■ Input records
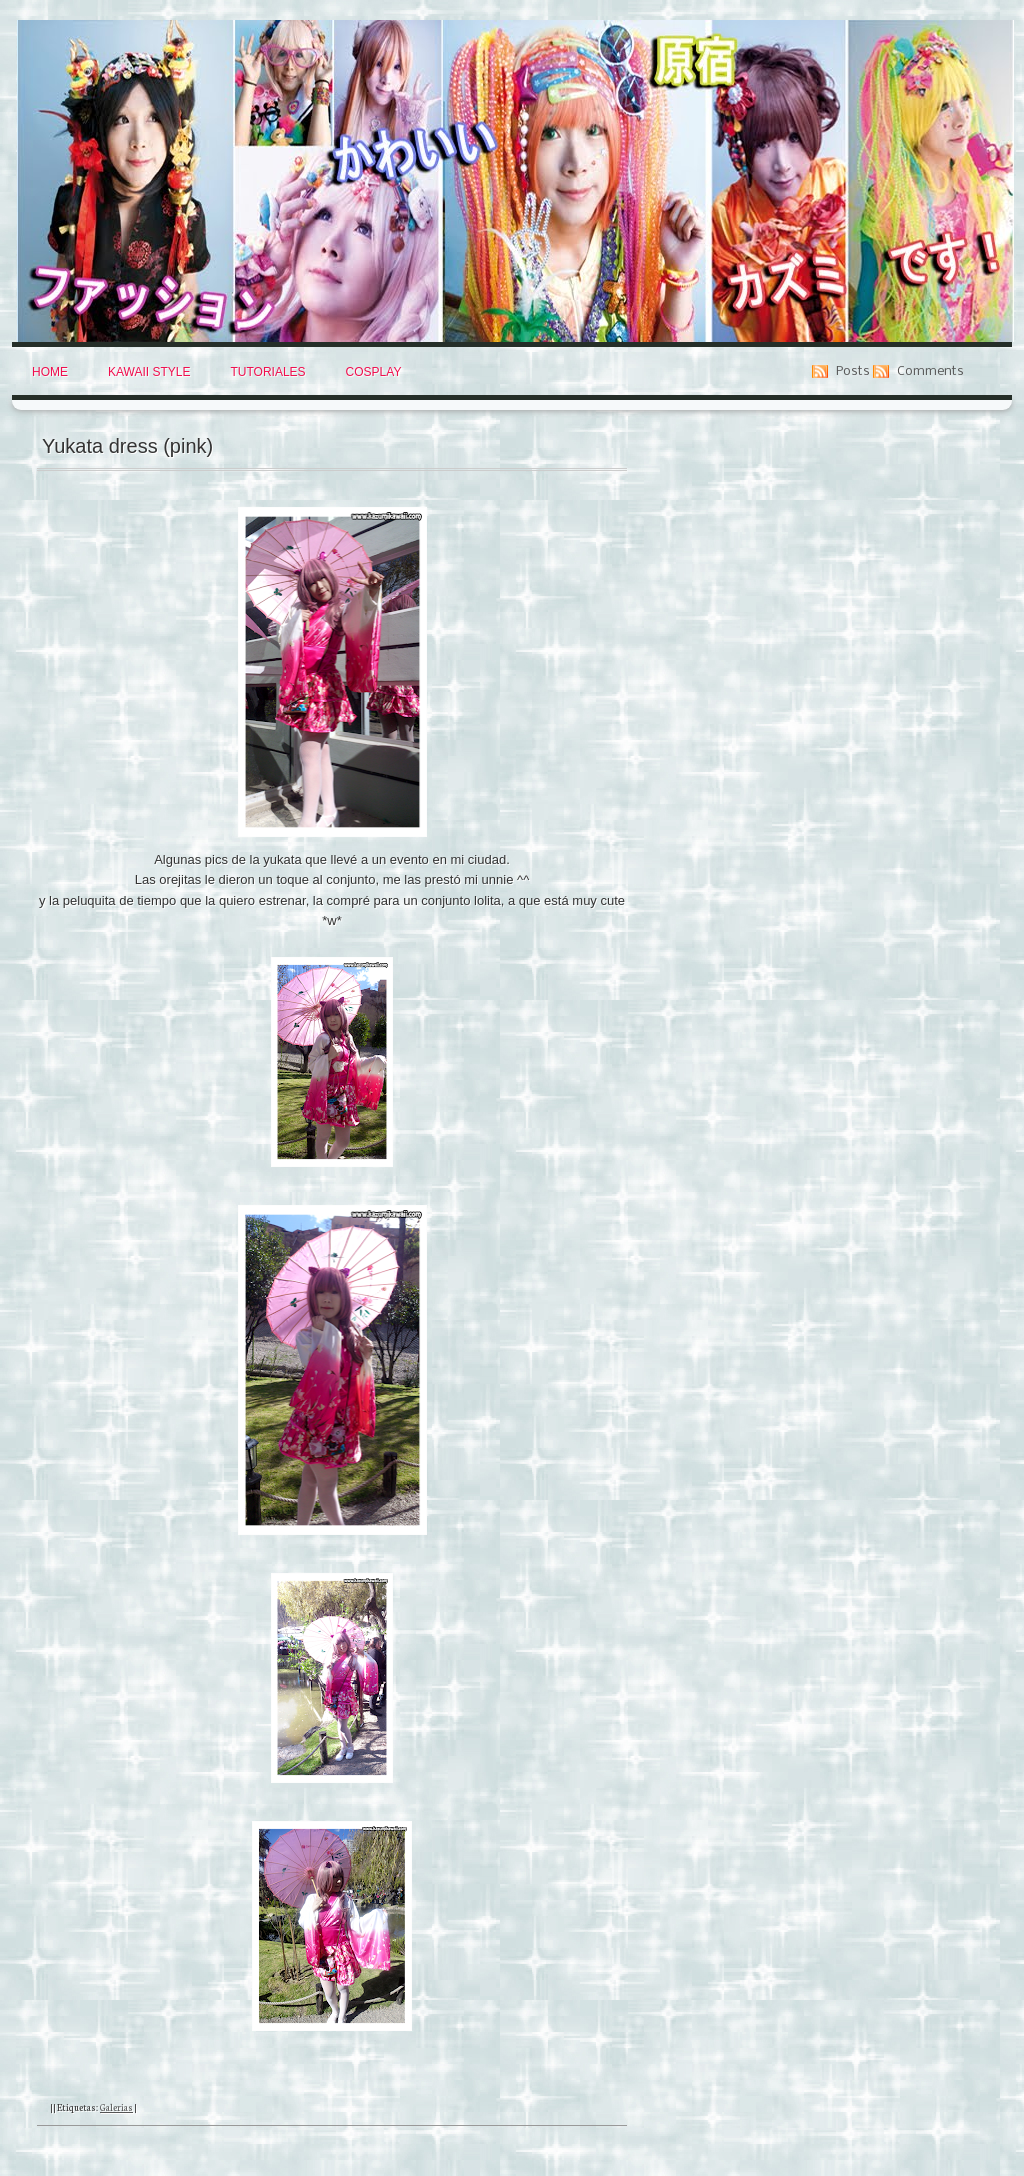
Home (50, 372)
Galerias (116, 2107)
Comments (930, 371)
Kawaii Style (149, 372)
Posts (853, 371)
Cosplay (374, 372)
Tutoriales (267, 372)
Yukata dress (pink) (127, 446)
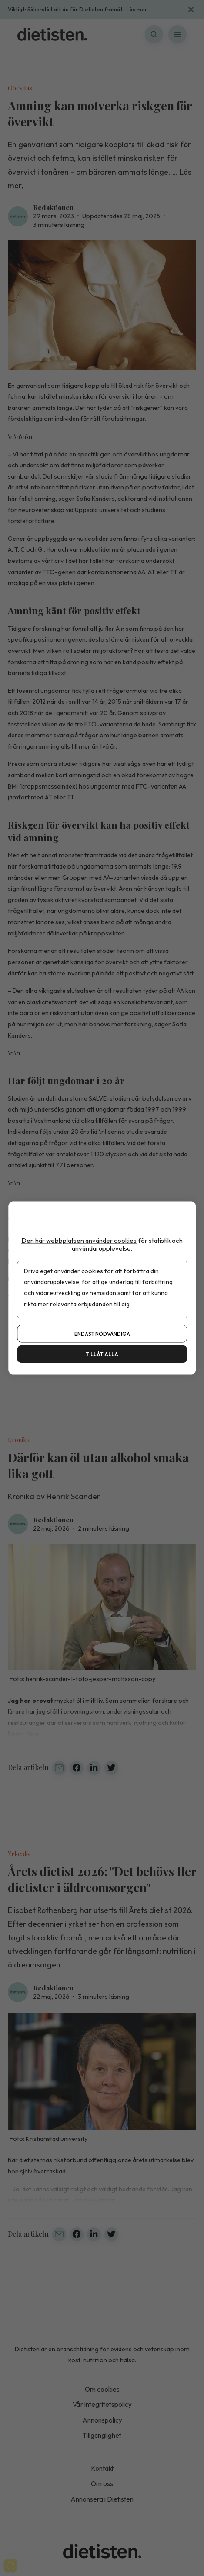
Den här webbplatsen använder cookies (79, 1240)
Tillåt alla (102, 1354)
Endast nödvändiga (102, 1334)
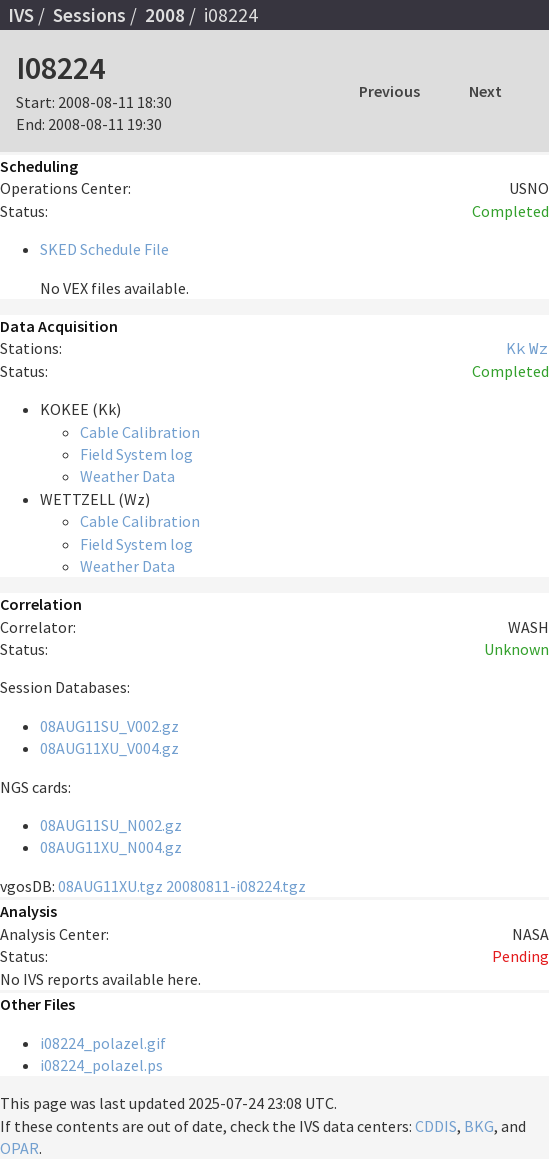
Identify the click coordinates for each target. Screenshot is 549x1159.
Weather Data (127, 476)
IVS (21, 15)
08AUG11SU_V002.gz (109, 726)
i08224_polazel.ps (101, 1065)
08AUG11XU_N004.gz (111, 847)
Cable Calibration (140, 432)
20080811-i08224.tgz (236, 886)
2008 (165, 15)
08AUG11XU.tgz (110, 886)
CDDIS (436, 1126)
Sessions (89, 15)
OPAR (19, 1148)
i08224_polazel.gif (103, 1043)
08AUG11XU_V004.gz (109, 748)
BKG (479, 1126)
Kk (516, 348)
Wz (539, 348)
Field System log (136, 454)
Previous (389, 91)
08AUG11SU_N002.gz (111, 825)
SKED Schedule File (104, 249)
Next (485, 91)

■ Task instructions
May I have only the lines from the start of the data through the line containing "i08224_polazel.ps (101, 1065)", both included, reproduced exactly and without the pictures?

■ Answer below
Home (50, 372)
Galerias (116, 2107)
Comments (930, 371)
Kawaii Style (149, 372)
Posts (853, 371)
Cosplay (374, 372)
Tutoriales (267, 372)
Yukata dress (pink) (127, 446)
Den här webbplatsen använder cookies (79, 1240)
Tillåt alla (102, 1354)
Endast nödvändiga (102, 1334)
Identify the click coordinates for each target. Screenshot is 549x1159.
Weather Data (127, 476)
IVS (21, 15)
08AUG11SU_V002.gz (109, 726)
i08224_polazel.ps (101, 1065)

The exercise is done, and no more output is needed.